A Clark County resident has filed a federal lawsuit alleging that the Energy Department has purposely designed nuclear waste shipment routes through minority neighborhoods.
The civil rights suit, filed Friday by Jonathan Galaviz, 25, calls for an immediate injunction to keep the Energy Department from storing nuclear waste at Yucca Mountain, the proposed dump site 90 miles northwest of Las Vegas.
The suit states that the routes described in the Energy Department's economic impact study were set to take the dangerous materials through heavily populated minority areas.
"High-level nuclear waster shipment routes have been intentionally selected to travel through predominately minority communities ... in order to reduce majority opposition to this flawed $100 billion project," said Galaviz, who is Hispanic and running for Clark County assessor.
Of the 150 million Americans who will be impacted by the transportation of nuclear waste, Galaviz said that 60 to 65 percent are minorities, who represent 25 percent of the population.
"That is a disproportionate figure," Galaviz said. He added that railroad tracks -- a major mode of transportation for the nuclear waste -- typically run through minority neighborhoods.
"High-level nuclear waste shipments will not be transported through Rodeo Drive in Beverly Hills, Calif., or in the posh areas of Georgetown in Washington, D.C., but there will be thousands shipped by truck and rail through predominantly minority and low-income communities for the next 40 years," Galaviz said.
Galaviz' suit also alleges that Congress violated the Equal Protection Clause of the 14th Amendment when it altered the 1982 Nuclear Waste Policy Act in 1987 to single out Yucca Mountain as the only site to be studied.
"The other sites were off the list without any scientific evaluation whatsoever," Galaviz said. "Nevadans are not getting the same protection under the law as other states."
Along with the Energy Department, the suit names Energy Secretary Spencer Abraham and President Bush as defendants because, Galaviz said, they used "the fraudulent and misinformed environmental impact statement on Yucca Mountain" to recommend the site to Congress.
Galaviz claims in the suit that the DOE failed to conduct an analysis to determine whether proposed waste routes would have an adverse effect on blacks, Hispanics, Asian-Americans and American Indians. He also states that Clark County is a "predominantly minority community."

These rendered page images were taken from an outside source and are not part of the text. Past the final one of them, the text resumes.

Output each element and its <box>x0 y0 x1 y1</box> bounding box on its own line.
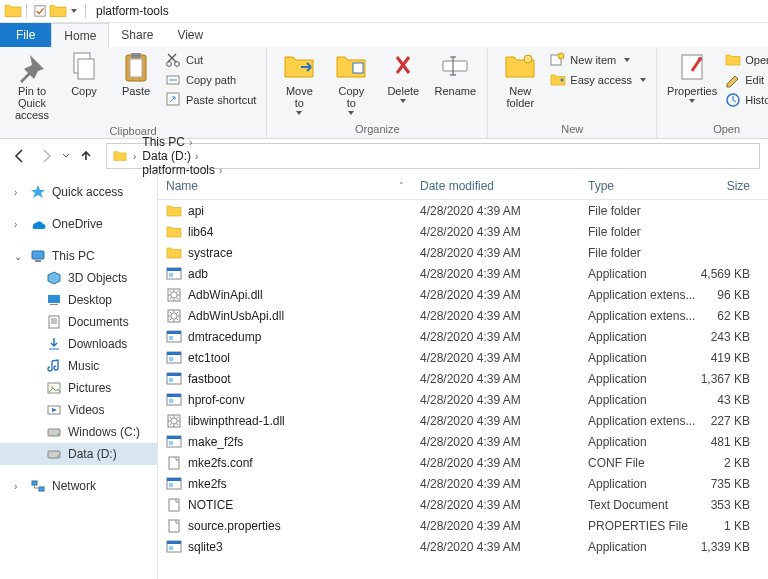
move-to-button[interactable]: Moveto <box>273 49 325 117</box>
copy-path-button[interactable]: Copy path <box>162 71 260 89</box>
properties-button[interactable]: Properties <box>663 49 721 105</box>
file-row[interactable]: NOTICE4/28/2020 4:39 AMText Document353 … <box>158 494 768 515</box>
nav-3d-objects[interactable]: ›3D Objects <box>0 267 157 289</box>
nav-windows-c-[interactable]: ›Windows (C:) <box>0 421 157 443</box>
file-row[interactable]: dmtracedump4/28/2020 4:39 AMApplication2… <box>158 326 768 347</box>
nav-documents[interactable]: ›Documents <box>0 311 157 333</box>
history-button[interactable]: History <box>721 91 768 109</box>
nav-music[interactable]: ›Music <box>0 355 157 377</box>
3d-icon <box>46 270 62 286</box>
cut-button[interactable]: Cut <box>162 51 260 69</box>
window-title: platform-tools <box>96 4 169 18</box>
nav-downloads[interactable]: ›Downloads <box>0 333 157 355</box>
nav-forward-button[interactable] <box>34 144 58 168</box>
copy-button[interactable]: Copy <box>58 49 110 99</box>
file-type: Application extens... <box>580 414 700 428</box>
file-row[interactable]: libwinpthread-1.dll4/28/2020 4:39 AMAppl… <box>158 410 768 431</box>
file-name: sqlite3 <box>188 540 223 554</box>
column-type[interactable]: Type <box>580 179 700 193</box>
easy-access-button[interactable]: Easy access <box>546 71 650 89</box>
tab-view[interactable]: View <box>165 23 215 47</box>
easy-access-icon <box>550 72 566 88</box>
file-row[interactable]: systrace4/28/2020 4:39 AMFile folder <box>158 242 768 263</box>
vids-icon <box>46 402 62 418</box>
file-type: Application <box>580 477 700 491</box>
file-row[interactable]: AdbWinUsbApi.dll4/28/2020 4:39 AMApplica… <box>158 305 768 326</box>
column-size[interactable]: Size <box>700 179 758 193</box>
disk-icon <box>46 446 62 462</box>
pin-to-quick-access-button[interactable]: Pin to Quickaccess <box>6 49 58 123</box>
column-date[interactable]: Date modified <box>412 179 580 193</box>
file-size: 62 KB <box>700 309 758 323</box>
file-row[interactable]: hprof-conv4/28/2020 4:39 AMApplication43… <box>158 389 768 410</box>
file-row[interactable]: mke2fs4/28/2020 4:39 AMApplication735 KB <box>158 473 768 494</box>
file-row[interactable]: etc1tool4/28/2020 4:39 AMApplication419 … <box>158 347 768 368</box>
file-type: File folder <box>580 246 700 260</box>
file-row[interactable]: mke2fs.conf4/28/2020 4:39 AMCONF File2 K… <box>158 452 768 473</box>
file-row[interactable]: lib644/28/2020 4:39 AMFile folder <box>158 221 768 242</box>
file-row[interactable]: sqlite34/28/2020 4:39 AMApplication1,339… <box>158 536 768 557</box>
new-item-button[interactable]: New item <box>546 51 650 69</box>
file-name: lib64 <box>188 225 213 239</box>
nav-network[interactable]: › Network <box>0 475 157 497</box>
file-size: 419 KB <box>700 351 758 365</box>
nav-recent-dropdown[interactable] <box>60 144 72 168</box>
tab-share[interactable]: Share <box>109 23 165 47</box>
nav-onedrive[interactable]: › OneDrive <box>0 213 157 235</box>
rename-button[interactable]: Rename <box>429 49 481 99</box>
file-row[interactable]: fastboot4/28/2020 4:39 AMApplication1,36… <box>158 368 768 389</box>
crumb-this-pc[interactable]: This PC› <box>140 135 224 149</box>
file-size: 43 KB <box>700 393 758 407</box>
address-bar[interactable]: › This PC›Data (D:)›platform-tools› <box>106 143 760 169</box>
file-type: Text Document <box>580 498 700 512</box>
open-icon <box>725 52 741 68</box>
nav-up-button[interactable] <box>74 144 98 168</box>
column-name[interactable]: Name ˄ <box>158 179 412 193</box>
file-row[interactable]: api4/28/2020 4:39 AMFile folder <box>158 200 768 221</box>
file-date: 4/28/2020 4:39 AM <box>412 519 580 533</box>
file-date: 4/28/2020 4:39 AM <box>412 414 580 428</box>
down-icon <box>46 336 62 352</box>
file-row[interactable]: source.properties4/28/2020 4:39 AMPROPER… <box>158 515 768 536</box>
file-type: Application <box>580 540 700 554</box>
open-button[interactable]: Open <box>721 51 768 69</box>
file-row[interactable]: make_f2fs4/28/2020 4:39 AMApplication481… <box>158 431 768 452</box>
file-name: fastboot <box>188 372 231 386</box>
exe-icon <box>166 392 182 408</box>
star-icon <box>30 184 46 200</box>
svg-rect-36 <box>35 6 45 16</box>
new-folder-button[interactable]: Newfolder <box>494 49 546 111</box>
nav-videos[interactable]: ›Videos <box>0 399 157 421</box>
exe-icon <box>166 539 182 555</box>
file-row[interactable]: adb4/28/2020 4:39 AMApplication4,569 KB <box>158 263 768 284</box>
delete-button[interactable]: Delete <box>377 49 429 105</box>
file-name: mke2fs.conf <box>188 456 253 470</box>
file-type: CONF File <box>580 456 700 470</box>
ribbon-tabs: File Home Share View <box>0 23 768 47</box>
nav-pictures[interactable]: ›Pictures <box>0 377 157 399</box>
tab-home[interactable]: Home <box>51 23 109 48</box>
paste-shortcut-button[interactable]: Paste shortcut <box>162 91 260 109</box>
file-size: 1,339 KB <box>700 540 758 554</box>
nav-data-d-[interactable]: ›Data (D:) <box>0 443 157 465</box>
nav-bar: › This PC›Data (D:)›platform-tools› <box>0 139 768 173</box>
nav-quick-access[interactable]: › Quick access <box>0 181 157 203</box>
qat-dropdown[interactable] <box>71 9 77 13</box>
file-date: 4/28/2020 4:39 AM <box>412 393 580 407</box>
qat-checkbox-icon[interactable] <box>31 2 49 20</box>
tab-file[interactable]: File <box>0 23 51 47</box>
paste-button[interactable]: Paste <box>110 49 162 99</box>
crumb-data-d-[interactable]: Data (D:)› <box>140 149 224 163</box>
copy-to-button[interactable]: Copyto <box>325 49 377 117</box>
file-type: Application <box>580 393 700 407</box>
file-row[interactable]: AdbWinApi.dll4/28/2020 4:39 AMApplicatio… <box>158 284 768 305</box>
folder-icon <box>166 224 182 240</box>
qat-folder-icon[interactable] <box>49 2 67 20</box>
crumb-root-chevron[interactable]: › <box>131 151 138 162</box>
file-date: 4/28/2020 4:39 AM <box>412 204 580 218</box>
edit-button[interactable]: Edit <box>721 71 768 89</box>
nav-back-button[interactable] <box>8 144 32 168</box>
nav-desktop[interactable]: ›Desktop <box>0 289 157 311</box>
disk-icon <box>46 424 62 440</box>
nav-this-pc[interactable]: ⌄ This PC <box>0 245 157 267</box>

The 2000 Census shows that 72 percent of Clark County's population is classified as white, and that can include some of those of Hispanic/Latino origin. According to the Census, 60 percent of the county population is white and not of Hispanic or Latino origin. Overall, the 2000 Census said 22 percent of Clark County's population had Hispanic or Latino origins.
Galaviz, a Republican who works in technology business strategy for Mandalay Resort Group, said he didn't file the lawsuit because of politics or as an environmental crusade.
He is currently representing himself in the civil suit but said he is talking with environmental and civil rights groups that may join the case as plaintiffs or take on the case as primary counsel.